## What the task requires
Among the lines below, the one containing "management plan." opens the range and the one containing "Contact Information" closes it. Print that range exactly, without the pictures.

## Material supplied

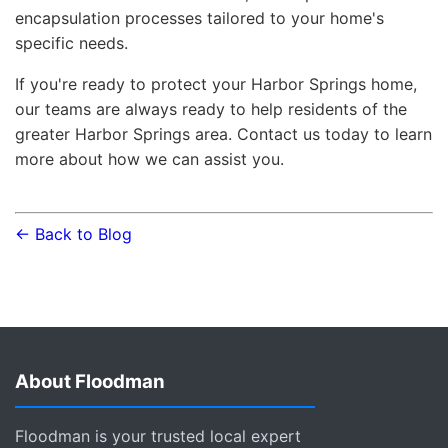
encapsulation processes tailored to your home's
specific needs.
If you're ready to protect your Harbor Springs home,
our teams are always ready to help residents of the
greater Harbor Springs area. Contact us today to learn
more about how we can assist you.
← Back to Blog
About Floodman
Floodman is your trusted local expert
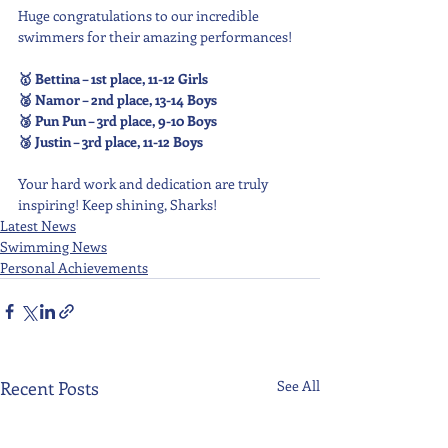
Huge congratulations to our incredible 
swimmers for their amazing performances!
🥇 Bettina – 1st place, 11-12 Girls
🥈 Namor – 2nd place, 13-14 Boys
🥉 Pun Pun – 3rd place, 9-10 Boys
🥉 Justin – 3rd place, 11-12 Boys
Your hard work and dedication are truly 
inspiring! Keep shining, Sharks!
Latest News
Swimming News
Personal Achievements
Recent Posts
See All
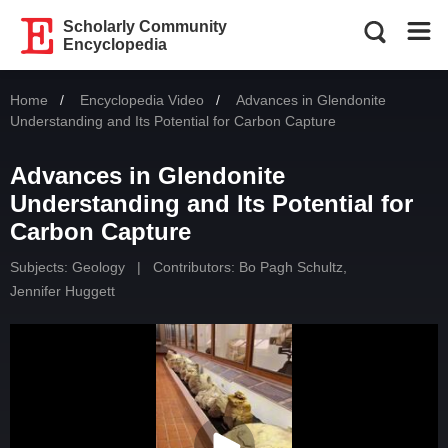
Scholarly Community
Encyclopedia
Home
Encyclopedia Video
Current:
Advances in Glendonite
Understanding and Its Potential for Carbon Capture
Advances in Glendonite
Understanding and Its Potential for
Carbon Capture
Subjects:
Geology
|
Contributors:
Bo Pagh Schultz
,
Jennifer Huggett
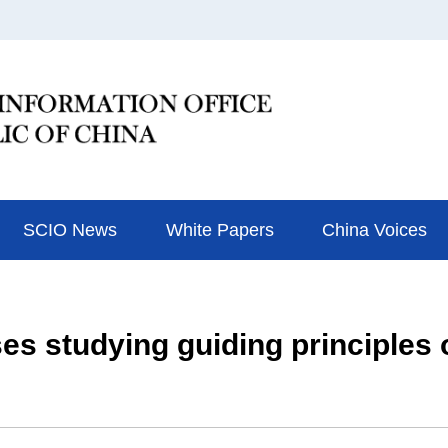
SCIO News
White Papers
China Voices
ses studying guiding principles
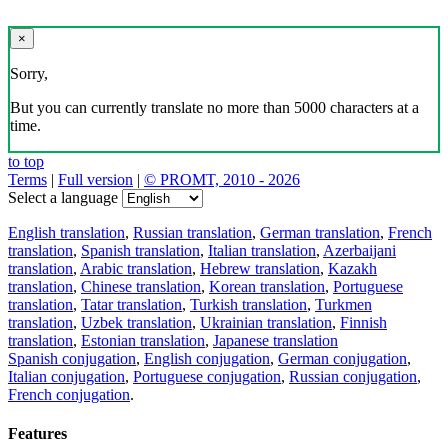
×
Sorry,
But you can currently translate no more than 5000 characters at a
time.
to top
Terms
|
Full version
|
© PROMT, 2010 - 2026
Select a language
English translation
,
Russian translation
,
German translation
,
French
translation
,
Spanish translation
,
Italian translation
,
Azerbaijani
translation
,
Arabic translation
,
Hebrew translation
,
Kazakh
translation
,
Chinese translation
,
Korean translation
,
Portuguese
translation
,
Tatar translation
,
Turkish translation
,
Turkmen
translation
,
Uzbek translation
,
Ukrainian translation
,
Finnish
translation
,
Estonian translation
,
Japanese translation
Spanish conjugation
,
English conjugation
,
German conjugation
,
Italian conjugation
,
Portuguese conjugation
,
Russian conjugation
,
French conjugation
.
Features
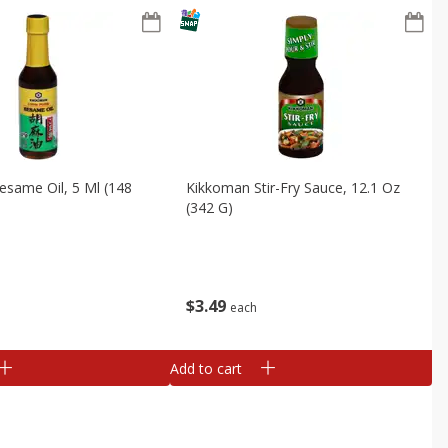
same Oil, 5 Ml (148
Kikkoman Stir-Fry Sauce, 12.1 Oz
(342 G)
$
3
49
each
Add to cart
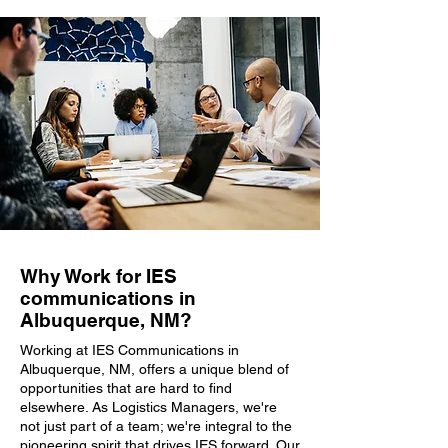
Why Work for IES
communications in
Albuquerque, NM?
Working at IES Communications in
Albuquerque, NM, offers a unique blend of
opportunities that are hard to find
elsewhere. As Logistics Managers, we're
not just part of a team; we're integral to the
pioneering spirit that drives IES forward. Our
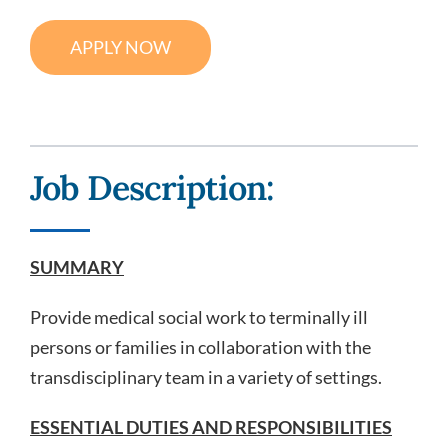
Search Jobs
APPLY NOW
Job Description:
SUMMARY
Provide medical social work to terminally ill
persons or families in collaboration with the
transdisciplinary team in a variety of settings.
ESSENTIAL DUTIES AND RESPONSIBILITIES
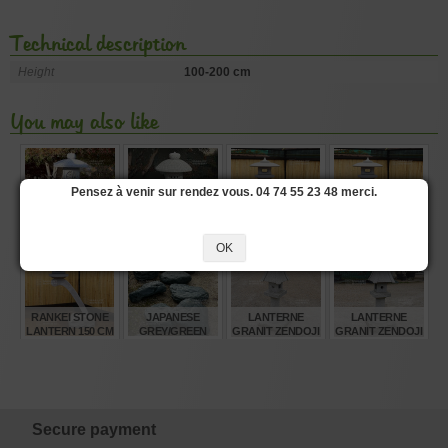
Technical description
Height
100-200 cm
You may also like
Pensez à venir sur rendez vous. 04 74 55 23 48 merci.
STONE LANTERN
GRANITE STONE
RANKEI STONE
RANKEI STONE
EI TOKUJI
LANTERN 120 CM
LANTERN 250 CM
LANTERN 180 CM
GATA150 CM
OK
€
€
€
€
1.630,00
585,00
4.330,00
1.720,00
RANKEI STONE
JAPANESE
LANTERNE
LANTERNE
LANTERN 150 CM
GREY/GREEN
GRANIT ZENDOJI
GRANIT ZENDOJI
SANBA ISHI
GATA130 CM.
GATA150 CM.
STEPPING
STONES
€
€
€
€
1.370,00
95,00
885,00
985,00
Secure payment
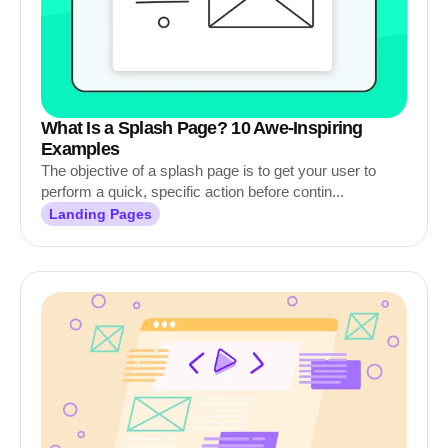
What Is a Splash Page? 10 Awe-Inspiring
Examples
The objective of a splash page is to get your user to
perform a quick, specific action before contin...
Landing Pages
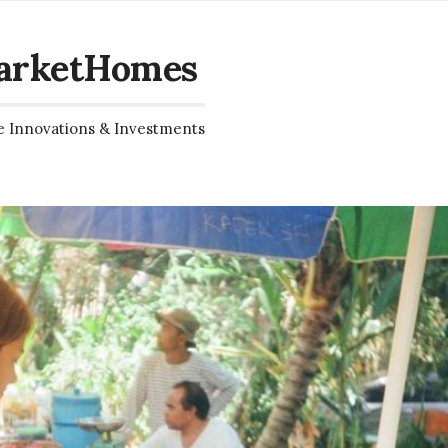
arketHomes
e Innovations & Investments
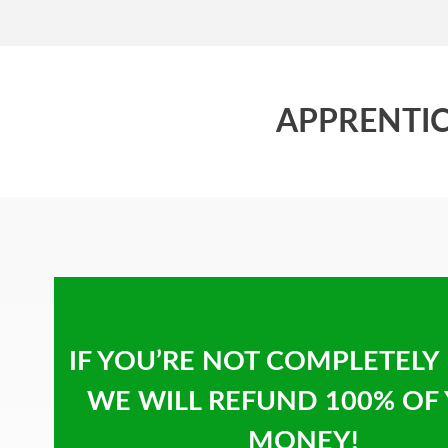
APPRENTIC
IF YOU’RE NOT COMPLETELY
WE WILL REFUND 100% OF
MONEY!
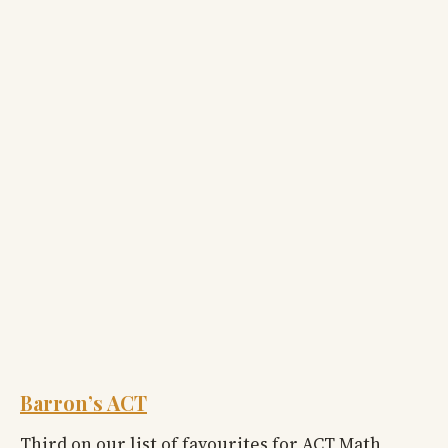
Barron’s ACT
Third on our list of favourites for ACT Math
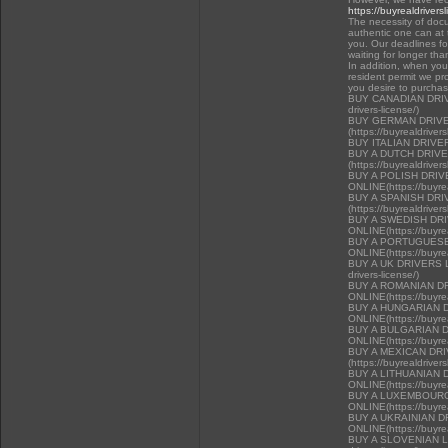
https://buyrealdrivers
The necessity of docu
authentic one can at t
you. Our deadlines f
waiting for longer tha
In addition, when you 
resident permit we pr
you desire to purcha
BUY CANADIAN DRIVER
drivers-license/)
BUY GERMAN DRIVE
(https://buyrealdriver
BUY ITALIAN DRIVE
BUY A DUTCH DRIV
(https://buyrealdriver
BUY A POLISH DRI
ONLINE(https://buyrea
BUY A SPANISH DR
(https://buyrealdriver
BUY A SWEDISH DR
ONLINE(https://buyrea
BUY A PORTUGUESE
ONLINE(https://buyrea
BUY A UK DRIVERS LI
drivers-license/)
BUY A ROMANIAN D
ONLINE(https://buyrea
BUY A HUNGARIAN 
ONLINE(https://buyrea
BUY A BULGARIAN 
ONLINE(https://buyrea
BUY A MEXICAN DR
(https://buyrealdriver
BUY A LITHUANIAN 
ONLINE(https://buyrea
BUY A LUXEMBOURG
ONLINE(https://buyrea
BUY A UKRAINIAN D
ONLINE(https://buyrea
BUY A SLOVENIAN LIC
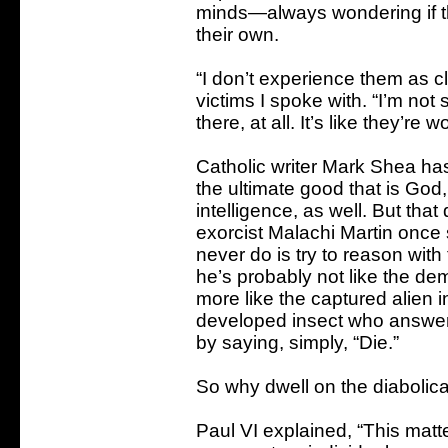
minds—always wondering if the
their own.
“I don’t experience them as cl
victims I spoke with. “I’m not 
there, at all. It’s like they’re
Catholic writer Mark Shea has 
the ultimate good that is God
intelligence, as well. But tha
exorcist Malachi Martin once 
never do is try to reason with 
he’s probably not like the de
more like the captured alien 
developed insect who answers
by saying, simply, “Die.”
So why dwell on the diabolical
Paul VI explained, “This matte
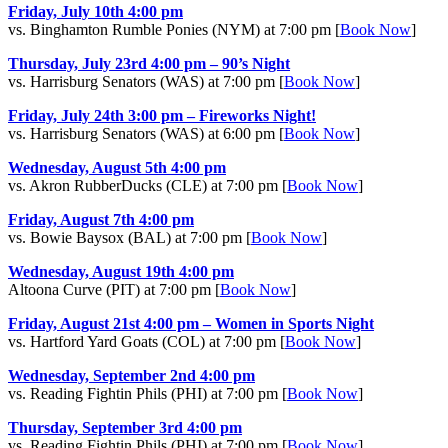
Friday, July 10th 4:00 pm
vs. Binghamton Rumble Ponies (NYM) at 7:00 pm [
Book Now
]
Thursday, July 23rd 4:00 pm – 90’s Night
vs. Harrisburg Senators (WAS) at 7:00 pm [
Book Now
]
Friday, July 24th 3:00 pm – Fireworks Night!
vs. Harrisburg Senators (WAS) at 6:00 pm [
Book Now
]
Wednesday, August 5th 4:00 pm
vs. Akron RubberDucks (CLE) at 7:00 pm [
Book Now
]
Friday, August 7th 4:00 pm
vs. Bowie Baysox (BAL) at 7:00 pm [
Book Now
]
Wednesday, August 19th 4:00 pm
Altoona Curve (PIT) at 7:00 pm [
Book Now
]
Friday, August 21st 4:00 pm – Women in Sports Night
vs. Hartford Yard Goats (COL) at 7:00 pm [
Book Now
]
Wednesday, September 2nd 4:00 pm
vs. Reading Fightin Phils (PHI) at 7:00 pm [
Book Now
]
Thursday, September 3rd 4:00 pm
vs. Reading Fightin Phils (PHI) at 7:00 pm [
Book Now
]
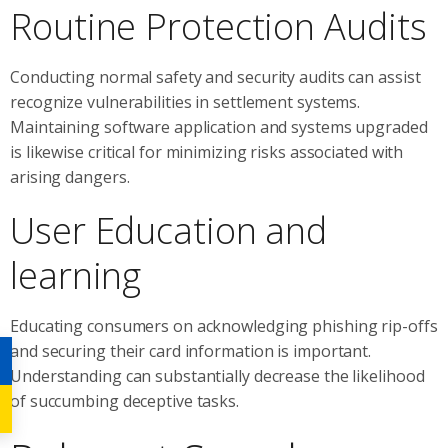
Routine Protection Audits
Conducting normal safety and security audits can assist
recognize vulnerabilities in settlement systems.
Maintaining software application and systems upgraded
is likewise critical for minimizing risks associated with
arising dangers.
User Education and
learning
Educating consumers on acknowledging phishing rip-offs
and securing their card information is important.
Understanding can substantially decrease the likelihood
of succumbing deceptive tasks.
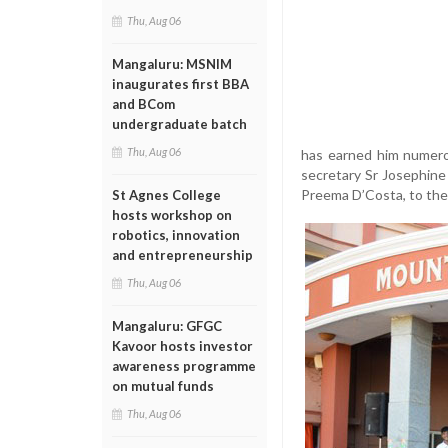
Thu, Aug 06
Mangaluru: MSNIM
inaugurates first BBA
and BCom
undergraduate batch
Thu, Aug 06
has earned him numero
secretary Sr Josephine 
Preema D’Costa, to the 
St Agnes College
hosts workshop on
robotics, innovation
and entrepreneurship
Thu, Aug 06
Mangaluru: GFGC
Kavoor hosts investor
awareness programme
on mutual funds
Thu, Aug 06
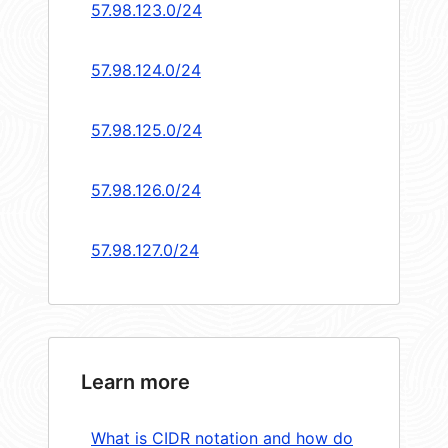
57.98.123.0/24
57.98.124.0/24
57.98.125.0/24
57.98.126.0/24
57.98.127.0/24
Learn more
What is CIDR notation and how do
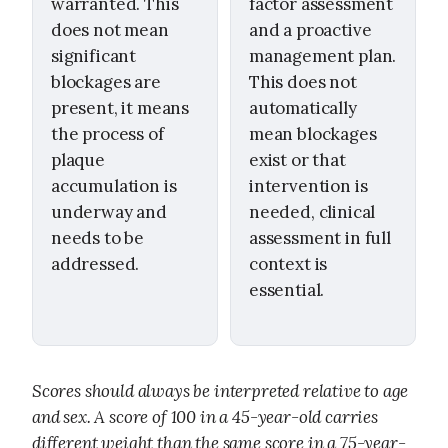
warranted. This
factor assessment
does not mean
and a proactive
significant
management plan.
blockages are
This does not
present, it means
automatically
the process of
mean blockages
plaque
exist or that
accumulation is
intervention is
underway and
needed, clinical
needs to be
assessment in full
addressed.
context is
essential.
Scores should always be interpreted relative to age
and sex. A score of 100 in a 45-year-old carries
different weight than the same score in a 75-year-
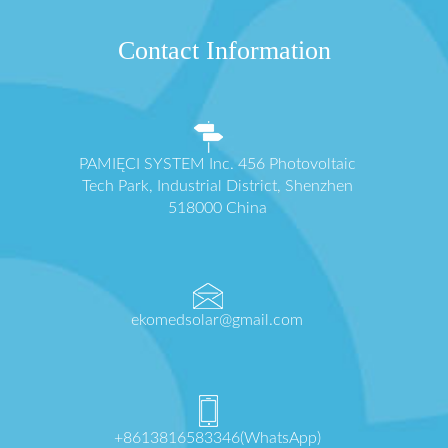
Contact Information
PAMIĘCI SYSTEM Inc. 456 Photovoltaic
Tech Park, Industrial District, Shenzhen
518000 China
ekomedsolar@gmail.com
+8613816583346(WhatsApp)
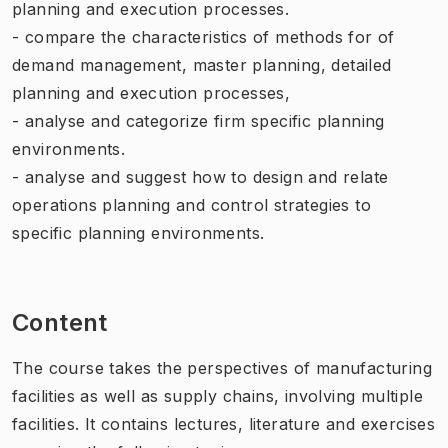
planning and execution processes.
- compare the characteristics of methods for of
demand management, master planning, detailed
planning and execution processes,
- analyse and categorize firm specific planning
environments.
- analyse and suggest how to design and relate
operations planning and control strategies to
specific planning environments.
Content
The course takes the perspectives of manufacturing
facilities as well as supply chains, involving multiple
facilities. It contains lectures, literature and exercises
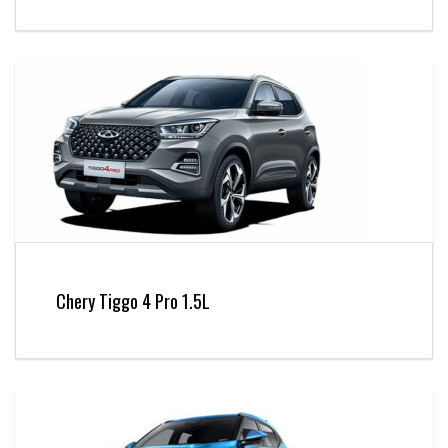
Chery Tiggo 4 Pro 1.5L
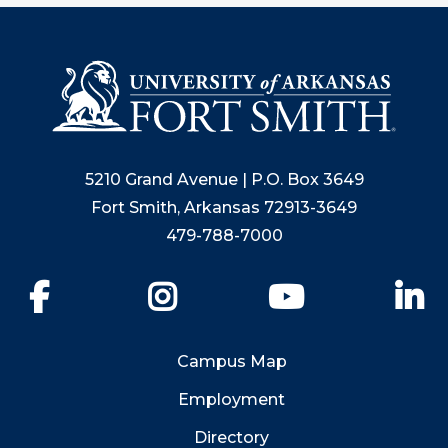
5210 Grand Avenue | P.O. Box 3649
Fort Smith, Arkansas 72913-3649
479-788-7000
Facebook
Instagram
YouTube
Li
Campus Map
Employment
Directory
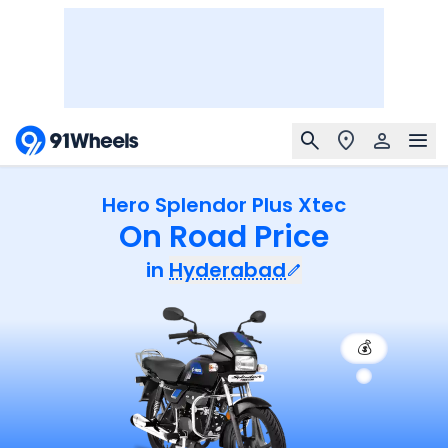
Hero Splendor Plus Xtec
On Road Price
in
Hyderabad
💰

## Result of this exercise
management plan.
blockages are
This does not
present, it means
automatically
the process of
mean blockages
plaque
exist or that
accumulation is
intervention is
underway and
needed, clinical
needs to be
assessment in full
addressed.
context is
essential.
Scores should always be interpreted relative to age
and sex. A score of 100 in a 45-year-old carries
different weight than the same score in a 75-year-
Contact Information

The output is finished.